• [How to complete this task]:
Each line below from the one containing "TERRA SIGILLATA" through the one containing "DELAVNICE IZDELOVANJA GLINENIH PIŠČALI" is to be given again exactly, and no line outside that span.
### Data for this exercise
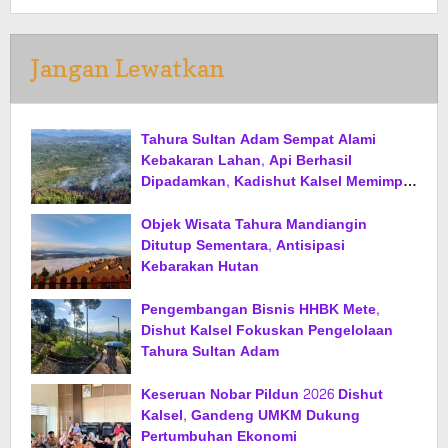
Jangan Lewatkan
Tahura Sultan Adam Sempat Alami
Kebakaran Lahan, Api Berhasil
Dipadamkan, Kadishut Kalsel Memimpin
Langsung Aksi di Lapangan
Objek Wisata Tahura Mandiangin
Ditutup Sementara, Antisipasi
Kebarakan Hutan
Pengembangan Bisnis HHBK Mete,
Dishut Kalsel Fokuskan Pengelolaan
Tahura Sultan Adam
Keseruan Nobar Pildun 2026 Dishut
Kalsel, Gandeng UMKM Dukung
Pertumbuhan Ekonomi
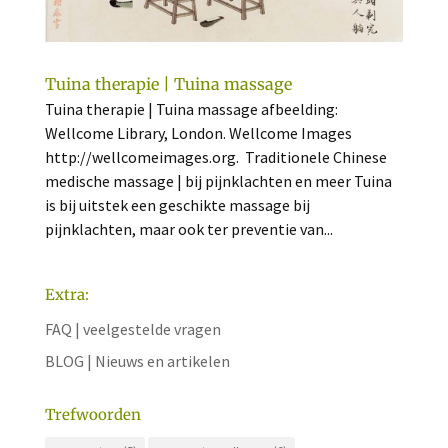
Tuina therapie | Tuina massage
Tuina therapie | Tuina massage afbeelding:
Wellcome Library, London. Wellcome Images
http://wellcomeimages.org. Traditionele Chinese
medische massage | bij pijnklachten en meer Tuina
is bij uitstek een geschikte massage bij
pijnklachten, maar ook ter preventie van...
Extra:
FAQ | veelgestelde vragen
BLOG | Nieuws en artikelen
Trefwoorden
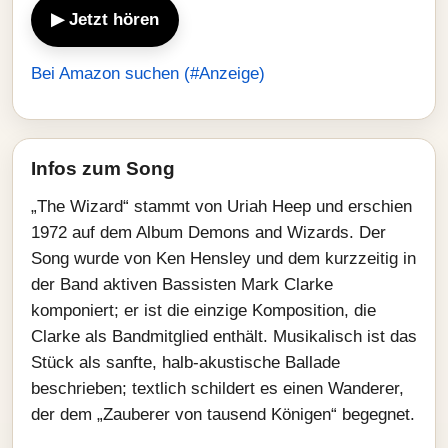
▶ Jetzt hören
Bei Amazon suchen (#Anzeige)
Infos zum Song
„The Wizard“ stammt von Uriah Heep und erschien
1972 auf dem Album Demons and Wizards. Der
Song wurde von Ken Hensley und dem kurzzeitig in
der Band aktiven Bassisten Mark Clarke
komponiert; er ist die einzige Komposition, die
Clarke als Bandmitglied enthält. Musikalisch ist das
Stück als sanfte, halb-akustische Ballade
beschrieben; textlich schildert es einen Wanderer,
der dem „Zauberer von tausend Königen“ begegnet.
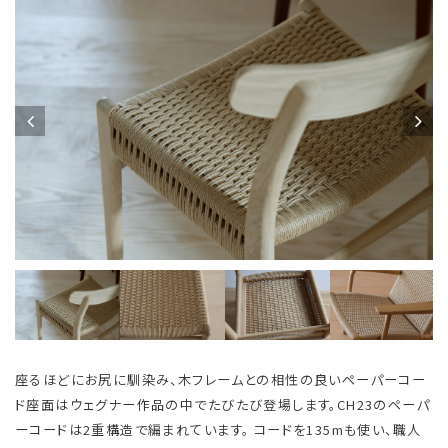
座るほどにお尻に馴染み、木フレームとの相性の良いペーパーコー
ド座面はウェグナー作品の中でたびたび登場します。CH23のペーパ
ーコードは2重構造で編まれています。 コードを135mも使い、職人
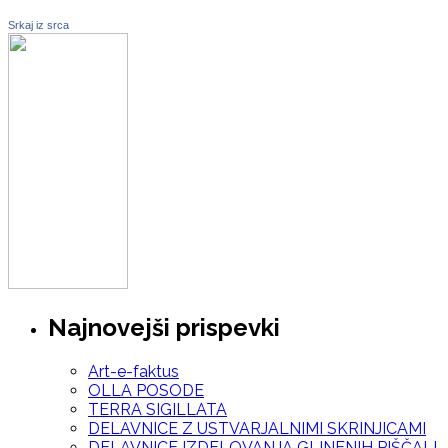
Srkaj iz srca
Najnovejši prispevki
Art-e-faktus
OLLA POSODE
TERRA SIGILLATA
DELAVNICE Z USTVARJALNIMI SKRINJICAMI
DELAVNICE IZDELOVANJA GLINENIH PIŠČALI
######
### Data for this exercise
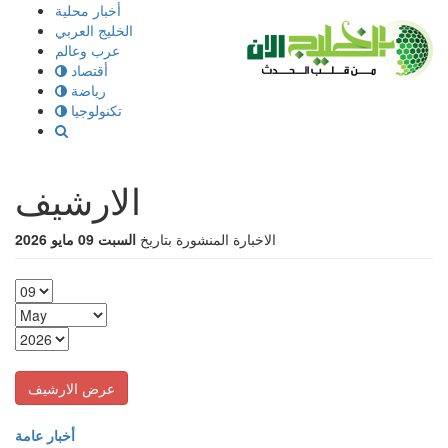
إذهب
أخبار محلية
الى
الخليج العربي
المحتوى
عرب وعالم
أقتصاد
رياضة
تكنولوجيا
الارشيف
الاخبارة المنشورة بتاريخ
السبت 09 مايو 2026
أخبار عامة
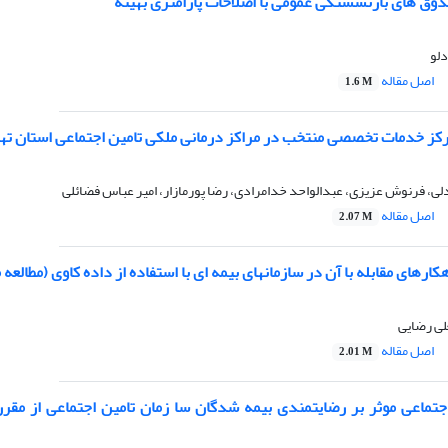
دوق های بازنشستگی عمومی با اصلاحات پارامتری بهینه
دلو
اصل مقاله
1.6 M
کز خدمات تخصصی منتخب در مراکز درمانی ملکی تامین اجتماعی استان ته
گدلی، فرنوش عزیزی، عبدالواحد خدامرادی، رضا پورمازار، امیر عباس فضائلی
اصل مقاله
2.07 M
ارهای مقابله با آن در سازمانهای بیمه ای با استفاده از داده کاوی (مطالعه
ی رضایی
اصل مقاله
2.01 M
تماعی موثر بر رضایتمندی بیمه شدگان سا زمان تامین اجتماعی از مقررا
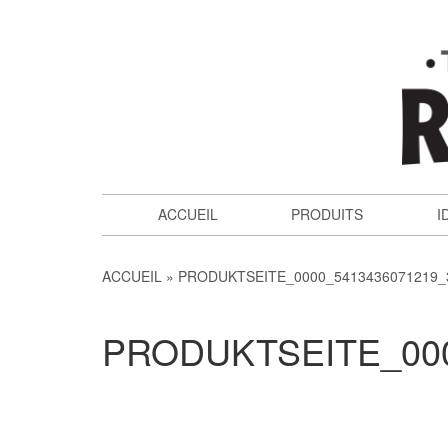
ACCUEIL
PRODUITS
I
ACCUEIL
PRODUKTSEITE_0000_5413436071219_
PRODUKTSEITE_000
######
• [Result below]:
TERRA SIGILLATA
DELAVNICE Z USTVARJALNIMI SKRINJICAMI
DELAVNICE IZDELOVANJA GLINENIH PIŠČALI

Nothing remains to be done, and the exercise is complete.